(Beginning of Dataset records)
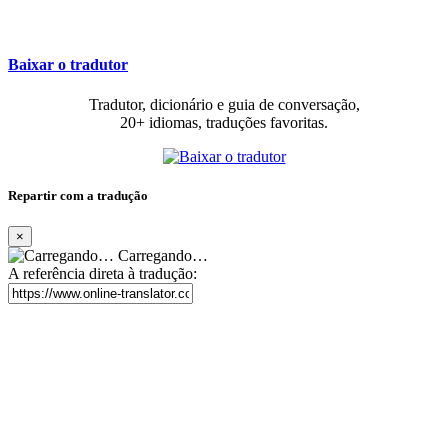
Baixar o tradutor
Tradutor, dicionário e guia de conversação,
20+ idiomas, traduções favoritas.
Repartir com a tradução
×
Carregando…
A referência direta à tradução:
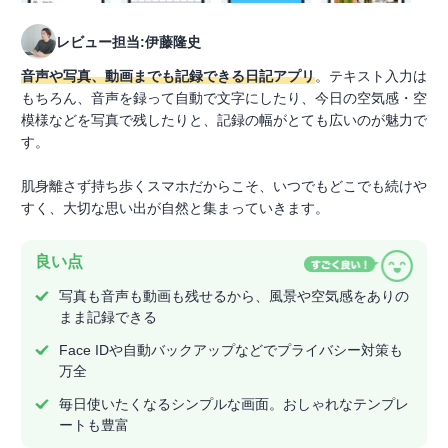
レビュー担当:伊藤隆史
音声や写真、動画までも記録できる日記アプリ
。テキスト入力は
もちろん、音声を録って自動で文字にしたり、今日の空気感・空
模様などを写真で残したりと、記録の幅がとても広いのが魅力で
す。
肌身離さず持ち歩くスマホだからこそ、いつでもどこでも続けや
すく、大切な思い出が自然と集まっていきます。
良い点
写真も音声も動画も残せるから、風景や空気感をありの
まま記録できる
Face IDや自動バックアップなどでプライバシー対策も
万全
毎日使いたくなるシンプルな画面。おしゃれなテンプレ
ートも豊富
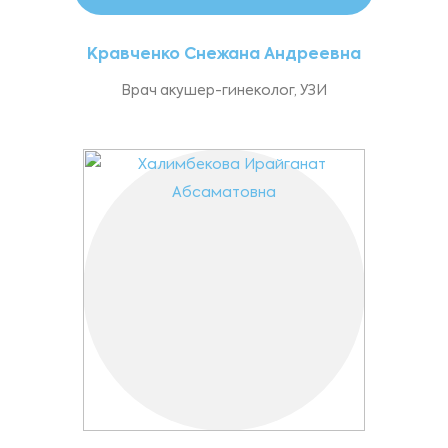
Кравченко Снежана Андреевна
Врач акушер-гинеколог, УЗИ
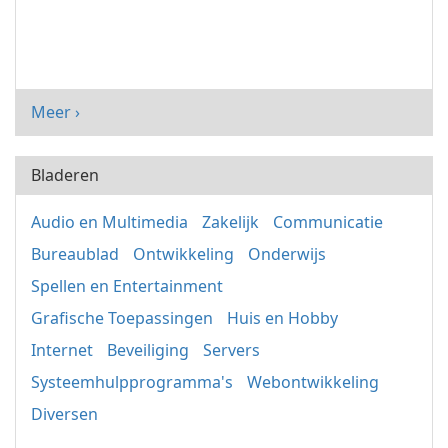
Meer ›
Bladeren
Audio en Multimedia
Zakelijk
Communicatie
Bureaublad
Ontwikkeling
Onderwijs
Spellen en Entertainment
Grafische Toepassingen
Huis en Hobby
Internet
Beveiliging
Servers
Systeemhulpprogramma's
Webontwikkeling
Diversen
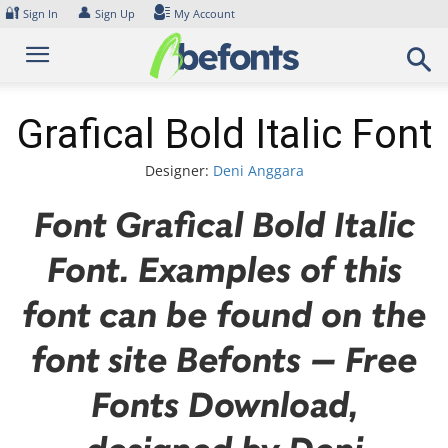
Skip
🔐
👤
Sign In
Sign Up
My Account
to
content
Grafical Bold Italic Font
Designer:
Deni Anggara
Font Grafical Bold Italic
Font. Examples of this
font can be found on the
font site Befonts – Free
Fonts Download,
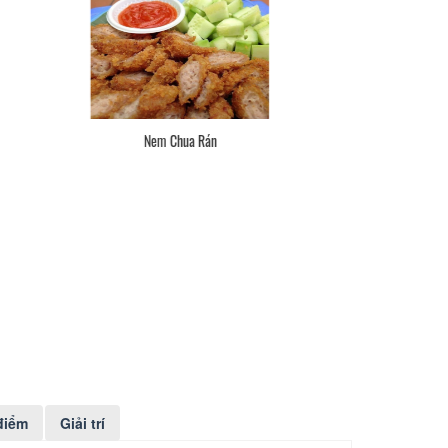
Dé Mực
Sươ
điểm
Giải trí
(End of Dataset records)
• **The problem**
Write out the data word for word, with every picture dropped.

• **Answer section**
Baixar o tradutor
Tradutor, dicionário e guia de conversação,
20+ idiomas, traduções favoritas.
Repartir com a tradução
×
Carregando…
A referência direta à tradução:
レビュー担当:伊藤隆史
音声や写真、動画までも記録できる日記アプリ
。テキスト入力は
もちろん、音声を録って自動で文字にしたり、今日の空気感・空
模様などを写真で残したりと、記録の幅がとても広いのが魅力で
す。
肌身離さず持ち歩くスマホだからこそ、いつでもどこでも続けや
すく、大切な思い出が自然と集まっていきます。
良い点
写真も音声も動画も残せるから、風景や空気感をありの
まま記録できる
Face IDや自動バックアップなどでプライバシー対策も
万全
毎日使いたくなるシンプルな画面。おしゃれなテンプレ
ートも豊富
Кравченко Снежана Андреевна
Врач акушер-гинеколог, УЗИ
Meer ›
Bladeren
Audio en Multimedia
Zakelijk
Communicatie
Bureaublad
Ontwikkeling
Onderwijs
Spellen en Entertainment
Grafische Toepassingen
Huis en Hobby
Internet
Beveiliging
Servers
Systeemhulpprogramma's
Webontwikkeling
Diversen
Skip
🔐
👤
Sign In
Sign Up
My Account
to
content
Grafical Bold Italic Font
Designer:
Deni Anggara
Font Grafical Bold Italic
Font. Examples of this
font can be found on the
font site Befonts – Free
Fonts Download,
Dé Mực
Sươ
điểm
Giải trí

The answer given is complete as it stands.